■ EXERCISE DETAILS
In the copy, include no pictures. Reproduce the rest of the entries exactly.

■ RECORDS SHOWN
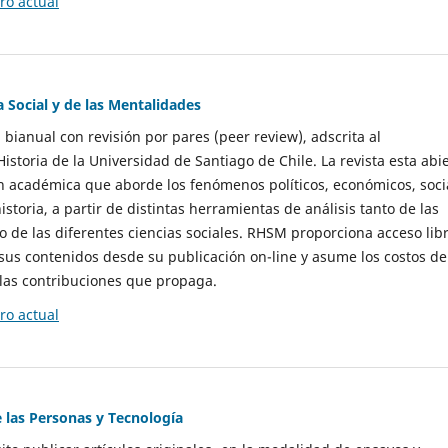
o actual
a Social y de las Mentalidades
 bianual con revisión por pares (peer review), adscrita al
storia de la Universidad de Santiago de Chile. La revista esta abi
n académica que aborde los fenómenos políticos, económicos, soci
historia, a partir de distintas herramientas de análisis tanto de las
e las diferentes ciencias sociales. RHSM proporciona acceso libr
sus contenidos desde su publicación on-line y asume los costos de
las contribuciones que propaga.
o actual
e las Personas y Tecnología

■ EXERCISE SOLUTION
o actual
a Social y de las Mentalidades
 bianual con revisión por pares (peer review), adscrita al
storia de la Universidad de Santiago de Chile. La revista esta abi
n académica que aborde los fenómenos políticos, económicos, soci
historia, a partir de distintas herramientas de análisis tanto de las
e las diferentes ciencias sociales. RHSM proporciona acceso libr
sus contenidos desde su publicación on-line y asume los costos de
las contribuciones que propaga.
o actual
e las Personas y Tecnología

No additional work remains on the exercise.